Comfortably Numb

Sheila Kumar's Storehouse

Published on: 07/30/15 2:45 PM

And Then One Day by Naseeruddin Shah

And Then One Day by Naseeruddin Shah (Penguin Publishers)

In which the actor talks of the theatre gods, his surreal experience at a Jerzy Grotowski workshop in Wroclaw, his abiding insecurities, how he can never quite face down all his demons; fearlessly disses his fellow actors (flakes, he calls them once) directors and producers (mountebanks, he calls them once), turns a clear and unusually hard gaze upon his own father, reveals his instant dislike for people who come seeking autographs at inconvenient moments, his intense hunger to act, how he believes that the only magic that happens in this world happens on the stage(films take you captive..but theatre takes you into a world where your imagination is stimulated), how film awards are akin to an orgy of mutual jerking off, relates the sheer addiction of performing to please an audience, looks back at life back when there was no relentless TV coverage of every fart, burp, nose-pick by actors; terms some of the films he has done pure cat vomit, the farce that auditioning for `Gandhi` turned out to be, how he was able to take at the flood the arthouse cinema movement, and a whole host of related matters.

This is totally Naseeruddin Shah`s voice, and to that end, there is very adept editing work involved.
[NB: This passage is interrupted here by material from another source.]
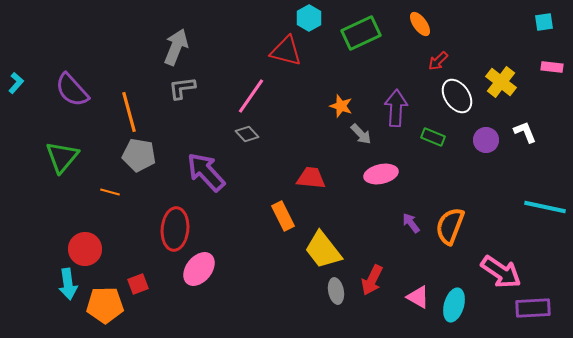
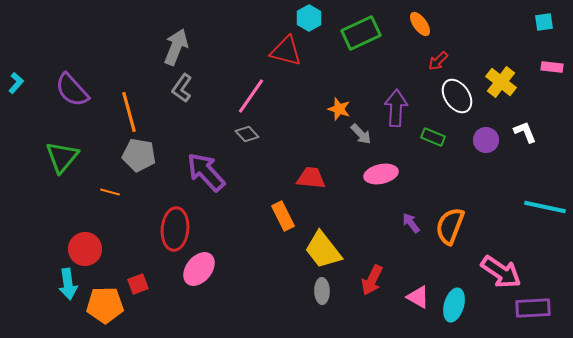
gray L-shape at (182, 88): rotated 48 degrees counterclockwise
orange star at (341, 106): moved 2 px left, 3 px down
gray ellipse at (336, 291): moved 14 px left; rotated 10 degrees clockwise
It is an irascible, intelligent, ambitious and almost always dissatisfied voice. He employs wry humour to start with, like when he mentions the `utterly unmemorable` films he has done, and how a director mutters about his `lack of face,` how he had to fiddle with the drawstring of Hema Malini`s blouse for a scene immediately after meeting her for the first time, how he felt that if Edward G Robinson and Mel Ferrer could succeed without being handsome, so could he; how he just can’t dance around a tree because a tree can’t make its partner look good.

The equable nature of that humour evaporates soon enough and a distinct note of contempt creeps in but doesn’t turn malevolent.

There is such a fluidity of language, of expression, the reader just has to rejoice. He describes a heart jiving joyously, the wonderment of being onstage (akin to being inside a mother`s womb, warm, safe, comfortable), an acting workshop in an obscure jungle in Poland, as also a paean to what he says is the best thing to have happened to him, his wife Ratna Pathak Shah.

Somewhere in the book, Shah describes himself as unremarkable, unattractive, unintelligent, unfriendly. Not true at all but conforming to the self-deprecatory tone he has adopted all through.

This is a man who has been disappointed by many things, by many people in his life, by all the times he has not landed the roles he aimed for, and he covers that disappointment with sardonic cockiness. Also, it takes guts to portray oneself warts and all, especially when the overall picture could well turn out to be that of a less than likeable man.

Do read this book, it`s a fun read, a fun ride. Let`s hope Shah gets down to writing the sequel sometime in life.